What is an overdraft?
An overdraft is an extension of your current account that allows you to borrow money to an agreed limit. Depending on the type of current account you have, there are fees and/or interest for when you use the overdraft.
Some current accounts automatically offer an overdraft, you will need to check your agreement, otherwise you can request one from your bank.
Types of overdrafts
This is when an agreed limit has been set by your bank. Typically fees apply for going into an overdraft, the fee will depend on a number of factors such as how much you borrow or how regularly you do, these fees vary depending on the bank you use.
An overdraft charge can be made up of:
- Interest, which can be up to 15-20% equivalent annual rate (EAR)
- A daily (50p-£3 a day), weekly or monthly fee
It’s important to be aware of your terms and conditions so you know the charges. There are some accounts that offer ‘interest-free overdrafts’ either up to a certain limit or dependent on the account type i.e. student accounts typically offer interest-free overdrafts.
This is when you spend more than you have in your current account and you don’t have an agreed overdraft limit, or you go over your agreed limit.
Charges typically apply, you will need to check with your bank as to how much but the cost usually increase regularly.
- Monthly fee can be anything from £5 to £35 or more.
- Daily fee can be £1 to £6 a day or more (usually up to a set limit per month).

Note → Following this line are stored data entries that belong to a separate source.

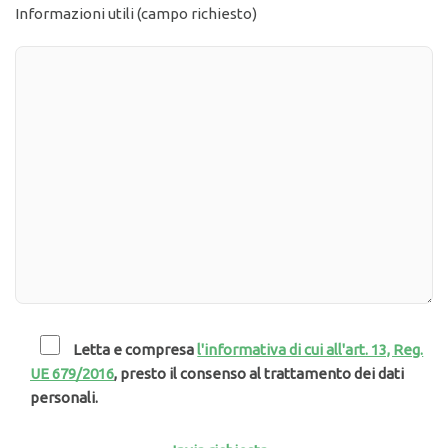
Informazioni utili (campo richiesto)
Letta e compresa
l'informativa di cui all'art. 13, Reg.
UE 679/2016
, presto il consenso al trattamento dei dati
personali.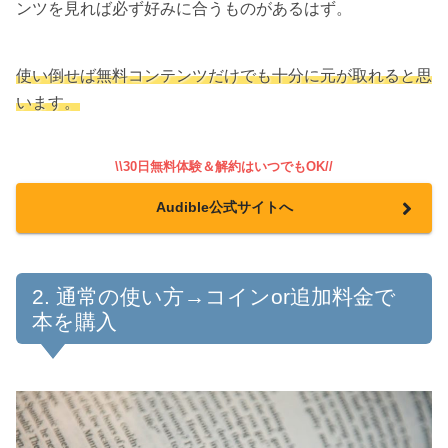
ンツを見れば必ず好みに合うものがあるはず。
使い倒せば無料コンテンツだけでも十分に元が取れると思
います。
\\30日無料体験＆解約はいつでもOK//
Audible公式サイトへ
通常の使い方→コインor追加料金で
本を購入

- Transaction fees can be £10 to £25 for every cash withdrawal, direct debit or standing order, cheque or card payment you make – whether or not your bank allows the payment.
Why would I need one?
For emergencies or short-term borrowing. It is easy to treat the overdraft limit as your spending limit but this can be costly and a slippery slope. Make sure you read all terms and conditions when you opt for an overdraft as it’s essential that you’re aware of any hidden costs, and know exactly how much the charge is for exceeding the set limit.